What to work on
Check every line of the data below for the word "sich". Copy the ones that have it.

[Saved data entries]
_ _ _ _ _ _ _
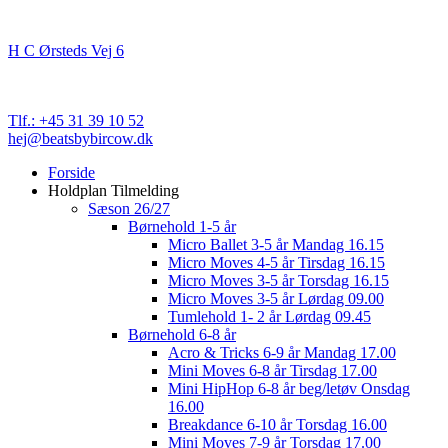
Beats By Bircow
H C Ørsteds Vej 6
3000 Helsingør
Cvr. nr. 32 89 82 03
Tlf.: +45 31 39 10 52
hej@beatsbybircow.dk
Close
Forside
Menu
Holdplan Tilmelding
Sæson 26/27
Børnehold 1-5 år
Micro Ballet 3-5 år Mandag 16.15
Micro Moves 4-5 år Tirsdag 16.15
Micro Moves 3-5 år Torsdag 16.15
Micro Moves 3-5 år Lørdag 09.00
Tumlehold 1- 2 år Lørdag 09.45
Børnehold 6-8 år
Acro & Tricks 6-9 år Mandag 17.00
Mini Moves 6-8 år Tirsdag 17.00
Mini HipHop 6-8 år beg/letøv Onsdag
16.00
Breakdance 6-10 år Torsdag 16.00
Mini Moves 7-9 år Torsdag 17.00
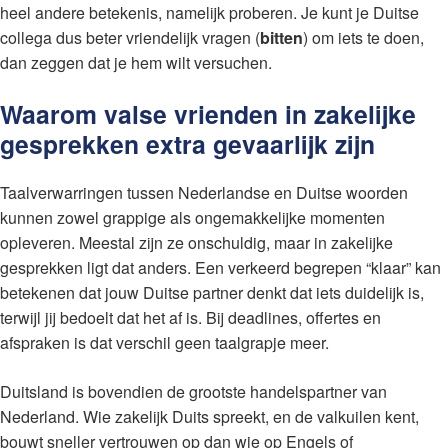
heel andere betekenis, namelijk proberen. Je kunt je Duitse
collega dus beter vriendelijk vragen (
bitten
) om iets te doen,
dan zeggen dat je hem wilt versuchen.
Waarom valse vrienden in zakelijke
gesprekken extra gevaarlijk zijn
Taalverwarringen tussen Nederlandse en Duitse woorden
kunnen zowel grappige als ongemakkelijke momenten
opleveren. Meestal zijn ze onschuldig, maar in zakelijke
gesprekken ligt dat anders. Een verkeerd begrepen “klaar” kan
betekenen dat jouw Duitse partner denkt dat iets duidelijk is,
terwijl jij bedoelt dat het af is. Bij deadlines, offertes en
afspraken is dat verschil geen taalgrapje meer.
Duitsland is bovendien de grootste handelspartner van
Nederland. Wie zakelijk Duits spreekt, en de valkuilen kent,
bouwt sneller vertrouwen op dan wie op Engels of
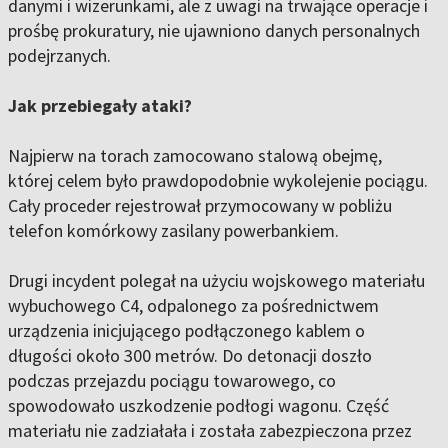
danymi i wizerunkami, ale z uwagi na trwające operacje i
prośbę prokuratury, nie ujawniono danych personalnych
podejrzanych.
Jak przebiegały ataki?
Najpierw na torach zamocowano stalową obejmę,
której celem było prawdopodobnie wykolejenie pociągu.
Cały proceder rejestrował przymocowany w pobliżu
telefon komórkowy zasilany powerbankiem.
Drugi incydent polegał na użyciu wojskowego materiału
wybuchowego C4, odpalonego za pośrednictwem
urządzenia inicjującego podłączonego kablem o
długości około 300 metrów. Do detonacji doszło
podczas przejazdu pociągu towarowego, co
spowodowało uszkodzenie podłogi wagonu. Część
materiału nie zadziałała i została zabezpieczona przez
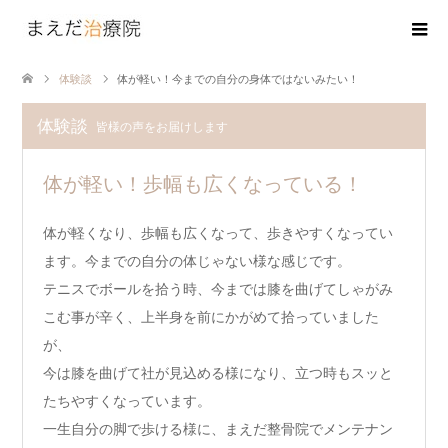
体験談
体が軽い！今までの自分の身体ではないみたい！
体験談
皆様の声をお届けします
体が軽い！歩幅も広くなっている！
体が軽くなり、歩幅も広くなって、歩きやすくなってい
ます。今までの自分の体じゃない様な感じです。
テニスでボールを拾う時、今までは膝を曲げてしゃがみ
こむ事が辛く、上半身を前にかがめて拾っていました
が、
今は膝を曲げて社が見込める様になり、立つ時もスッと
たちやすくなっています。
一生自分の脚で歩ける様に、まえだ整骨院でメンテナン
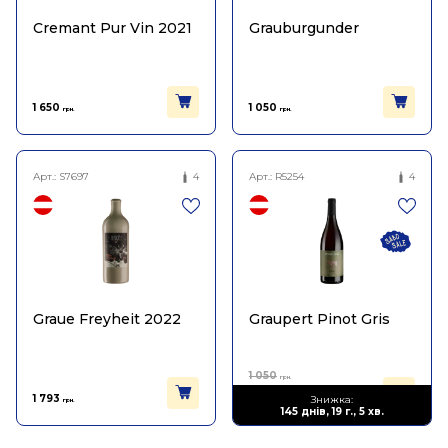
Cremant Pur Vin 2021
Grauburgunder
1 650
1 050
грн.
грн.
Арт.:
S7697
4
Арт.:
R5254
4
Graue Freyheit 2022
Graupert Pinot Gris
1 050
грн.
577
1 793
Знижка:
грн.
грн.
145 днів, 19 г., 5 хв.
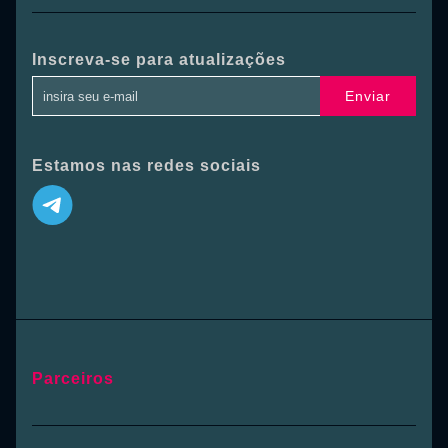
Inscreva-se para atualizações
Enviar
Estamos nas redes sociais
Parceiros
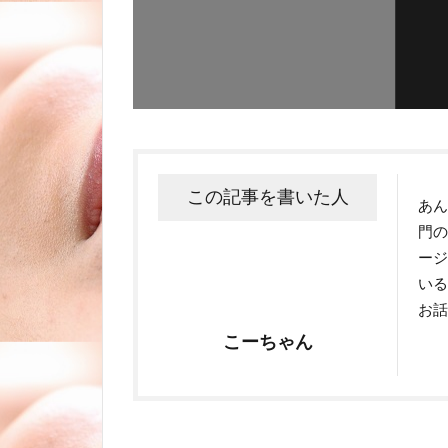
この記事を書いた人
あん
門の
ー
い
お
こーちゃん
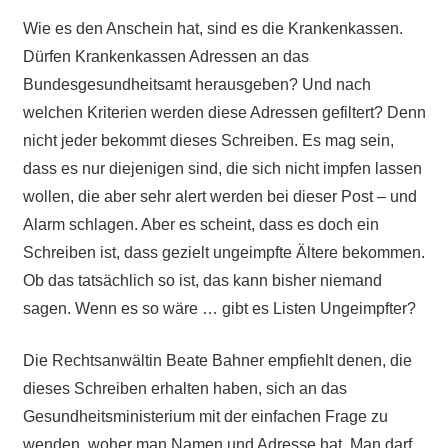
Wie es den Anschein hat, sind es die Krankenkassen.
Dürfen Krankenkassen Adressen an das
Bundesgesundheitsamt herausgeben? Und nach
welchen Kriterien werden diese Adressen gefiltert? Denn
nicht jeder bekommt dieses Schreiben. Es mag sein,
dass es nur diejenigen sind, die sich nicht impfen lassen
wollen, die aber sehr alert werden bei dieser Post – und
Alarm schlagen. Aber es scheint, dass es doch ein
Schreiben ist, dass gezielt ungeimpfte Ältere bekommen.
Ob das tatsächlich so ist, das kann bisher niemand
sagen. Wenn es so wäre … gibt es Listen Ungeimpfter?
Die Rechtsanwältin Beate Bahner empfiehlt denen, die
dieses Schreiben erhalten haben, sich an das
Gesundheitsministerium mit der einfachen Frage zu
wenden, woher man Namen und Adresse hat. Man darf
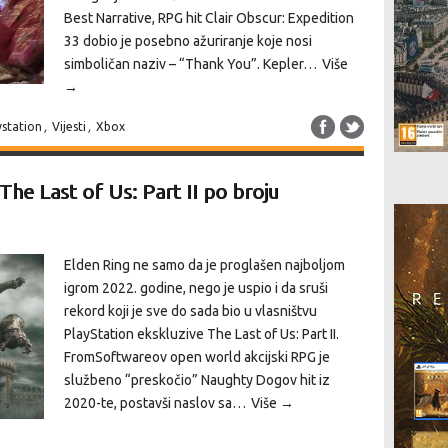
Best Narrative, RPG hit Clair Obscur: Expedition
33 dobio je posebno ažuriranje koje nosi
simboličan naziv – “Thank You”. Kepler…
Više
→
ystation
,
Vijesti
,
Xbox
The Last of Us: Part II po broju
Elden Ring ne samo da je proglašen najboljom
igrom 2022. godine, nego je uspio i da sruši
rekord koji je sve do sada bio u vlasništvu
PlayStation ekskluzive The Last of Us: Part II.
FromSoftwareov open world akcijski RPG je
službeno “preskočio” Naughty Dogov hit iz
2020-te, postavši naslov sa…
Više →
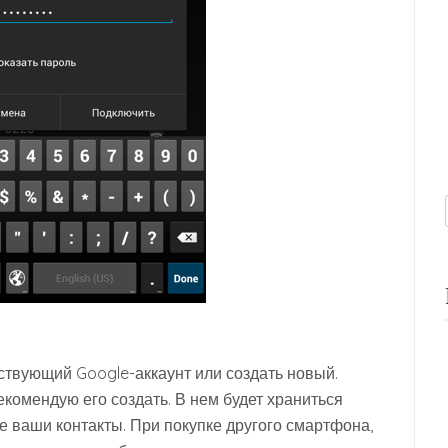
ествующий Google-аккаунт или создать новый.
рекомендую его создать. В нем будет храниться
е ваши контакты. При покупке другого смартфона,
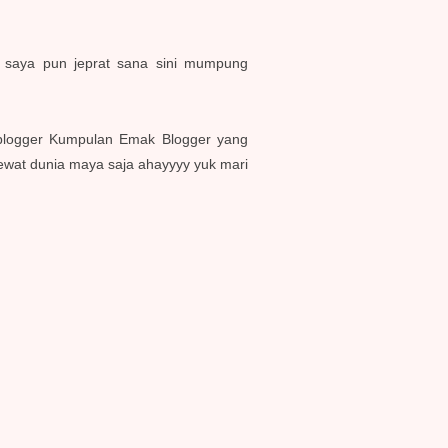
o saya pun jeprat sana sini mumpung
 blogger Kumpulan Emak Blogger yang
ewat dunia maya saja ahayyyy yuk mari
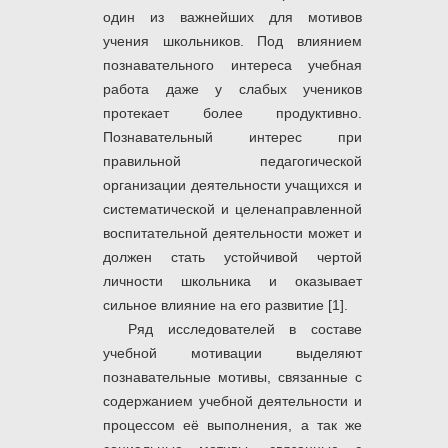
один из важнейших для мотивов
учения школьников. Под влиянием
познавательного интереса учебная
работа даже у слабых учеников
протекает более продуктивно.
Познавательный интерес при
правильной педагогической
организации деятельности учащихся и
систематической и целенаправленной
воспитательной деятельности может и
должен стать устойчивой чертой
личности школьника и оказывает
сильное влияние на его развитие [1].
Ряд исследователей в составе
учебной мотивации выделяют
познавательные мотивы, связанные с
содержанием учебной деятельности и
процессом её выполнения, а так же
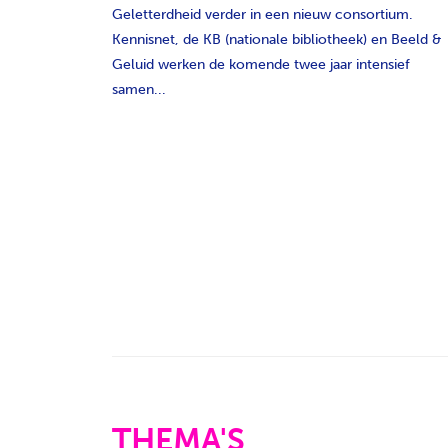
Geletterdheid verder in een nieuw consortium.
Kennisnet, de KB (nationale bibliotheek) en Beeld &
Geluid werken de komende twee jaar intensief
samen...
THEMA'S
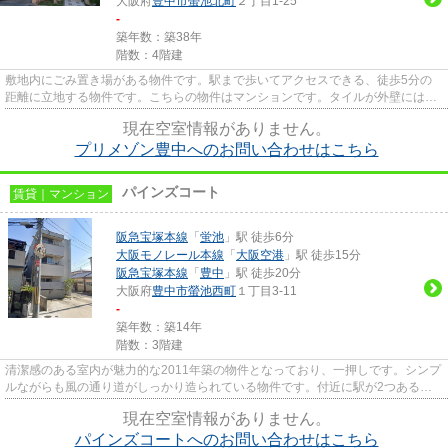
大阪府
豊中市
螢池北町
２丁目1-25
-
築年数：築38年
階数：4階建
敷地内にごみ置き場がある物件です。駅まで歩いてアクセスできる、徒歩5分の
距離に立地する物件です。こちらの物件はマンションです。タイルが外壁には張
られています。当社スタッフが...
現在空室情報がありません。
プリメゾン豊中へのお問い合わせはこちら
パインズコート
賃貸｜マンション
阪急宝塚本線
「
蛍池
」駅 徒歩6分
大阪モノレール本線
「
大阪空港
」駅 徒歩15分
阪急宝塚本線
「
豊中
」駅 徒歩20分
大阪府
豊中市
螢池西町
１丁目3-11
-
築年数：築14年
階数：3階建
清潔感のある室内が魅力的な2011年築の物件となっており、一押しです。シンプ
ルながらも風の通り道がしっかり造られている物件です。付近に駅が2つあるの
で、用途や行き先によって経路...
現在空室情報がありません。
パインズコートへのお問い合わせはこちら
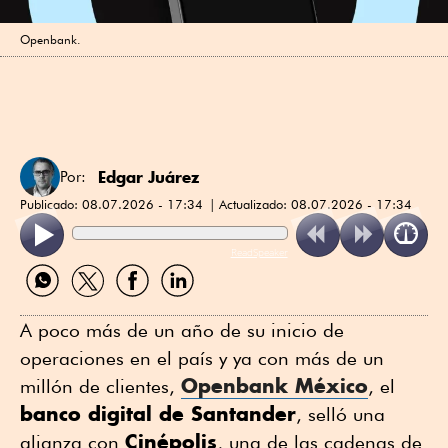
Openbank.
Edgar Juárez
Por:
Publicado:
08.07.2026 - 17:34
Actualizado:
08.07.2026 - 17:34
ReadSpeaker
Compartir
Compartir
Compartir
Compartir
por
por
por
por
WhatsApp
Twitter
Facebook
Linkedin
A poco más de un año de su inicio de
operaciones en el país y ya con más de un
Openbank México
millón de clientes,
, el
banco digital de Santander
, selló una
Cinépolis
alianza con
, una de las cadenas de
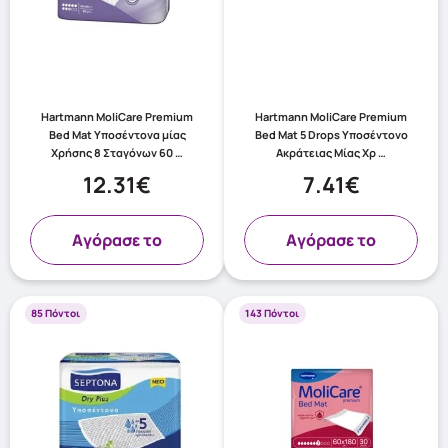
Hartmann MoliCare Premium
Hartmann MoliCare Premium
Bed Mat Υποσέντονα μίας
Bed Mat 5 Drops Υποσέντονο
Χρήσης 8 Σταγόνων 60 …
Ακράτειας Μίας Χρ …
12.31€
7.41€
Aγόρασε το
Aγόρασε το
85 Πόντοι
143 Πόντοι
_ _ _ _ _ _ _
Result of the task
dass es nur diejenigen sind, die sich nicht impfen lassen
dieses Schreiben erhalten haben, sich an das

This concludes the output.